Collected data entries:

◆ ◆ ◆ ◆

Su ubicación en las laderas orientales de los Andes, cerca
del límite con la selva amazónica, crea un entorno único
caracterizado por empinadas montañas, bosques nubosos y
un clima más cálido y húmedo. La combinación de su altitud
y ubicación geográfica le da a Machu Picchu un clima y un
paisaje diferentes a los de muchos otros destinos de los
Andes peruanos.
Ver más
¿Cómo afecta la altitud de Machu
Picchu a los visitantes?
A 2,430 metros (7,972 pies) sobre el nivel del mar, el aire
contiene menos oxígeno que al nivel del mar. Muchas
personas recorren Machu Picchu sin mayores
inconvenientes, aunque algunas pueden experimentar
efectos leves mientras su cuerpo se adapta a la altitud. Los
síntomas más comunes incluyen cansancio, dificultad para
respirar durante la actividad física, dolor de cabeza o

◆ ◆ ◆ ◆

Using the entries above, copy exactly the lines from the one containing "Picchu a los visitantes?" through the last, both included.

Picchu a los visitantes?
A 2,430 metros (7,972 pies) sobre el nivel del mar, el aire
contiene menos oxígeno que al nivel del mar. Muchas
personas recorren Machu Picchu sin mayores
inconvenientes, aunque algunas pueden experimentar
efectos leves mientras su cuerpo se adapta a la altitud. Los
síntomas más comunes incluyen cansancio, dificultad para
respirar durante la actividad física, dolor de cabeza o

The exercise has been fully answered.